The reply should consist solely of the lines from the one that holds "Locate an element" through the last line of the material, reproduced exactly; no pictures belong in it.

»»

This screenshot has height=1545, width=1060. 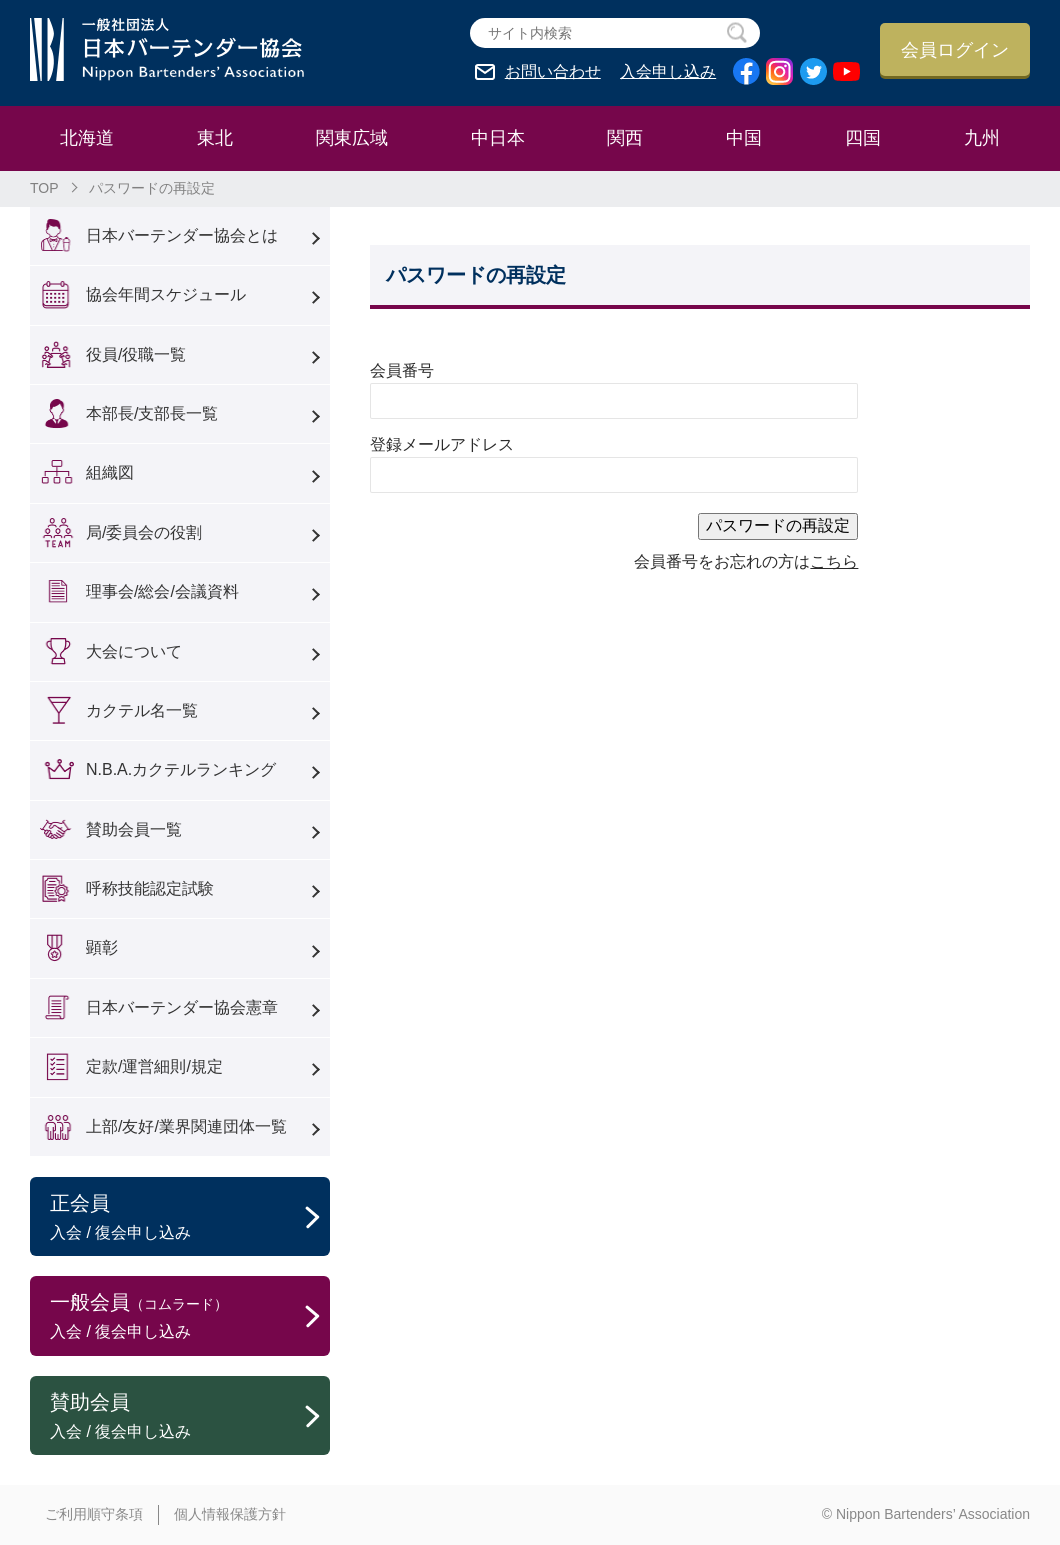 What do you see at coordinates (553, 72) in the screenshot?
I see `お問い合わせ` at bounding box center [553, 72].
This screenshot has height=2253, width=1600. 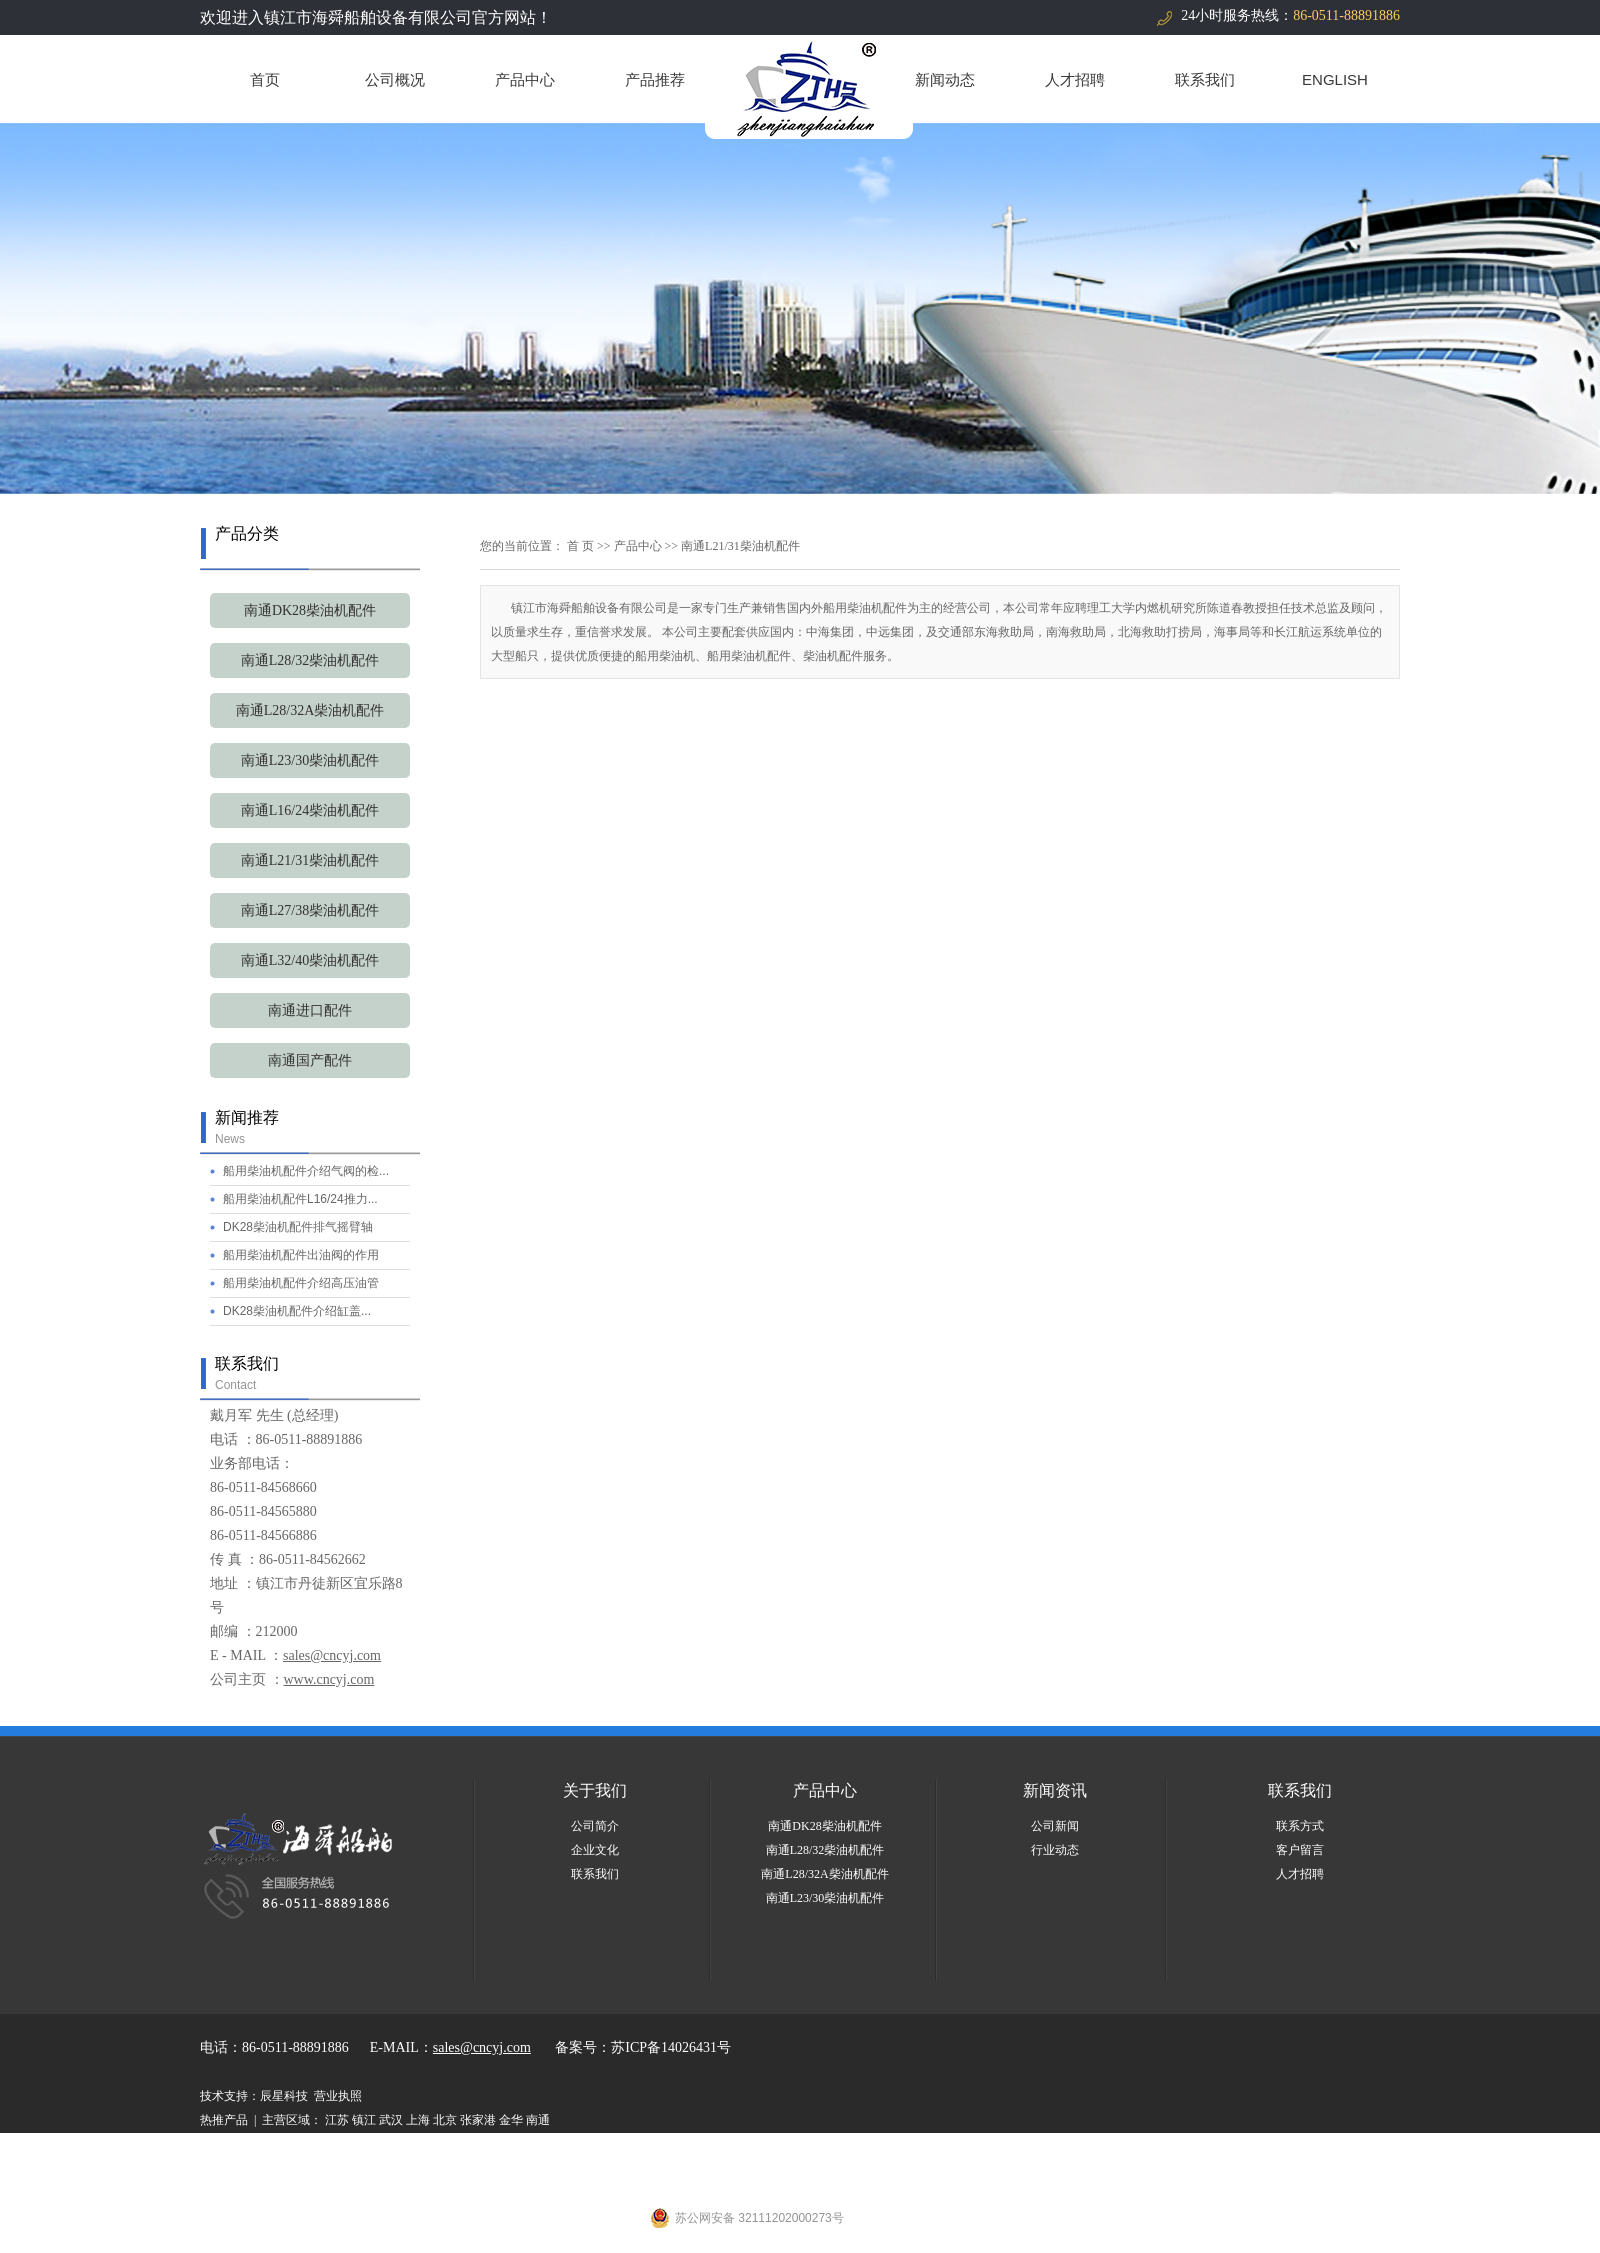 What do you see at coordinates (284, 2096) in the screenshot?
I see `辰星科技` at bounding box center [284, 2096].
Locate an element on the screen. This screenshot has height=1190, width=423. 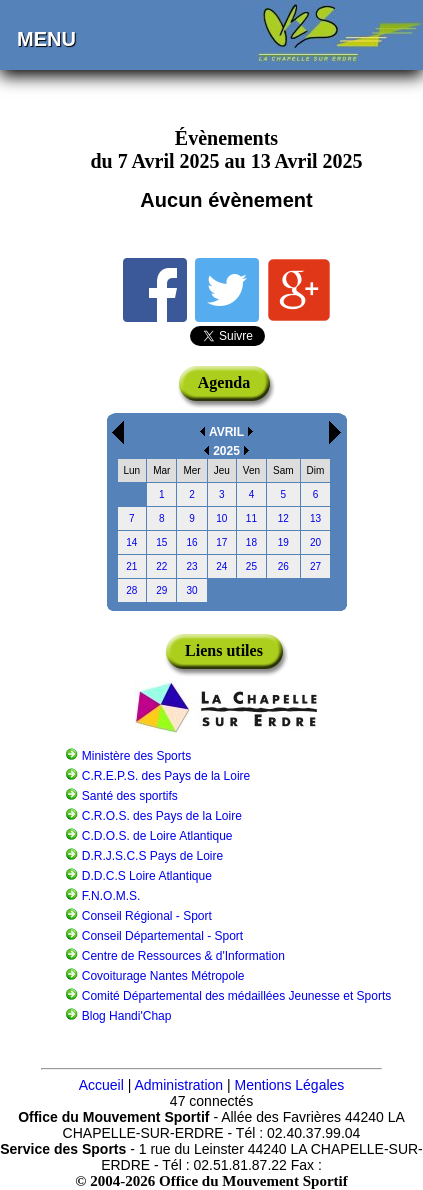
Conseil Départemental - Sport is located at coordinates (162, 936).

««

Answer to this task.
Locate an element on the screen. This screenshot has height=1190, width=423. 
Conseil Départemental - Sport is located at coordinates (162, 936).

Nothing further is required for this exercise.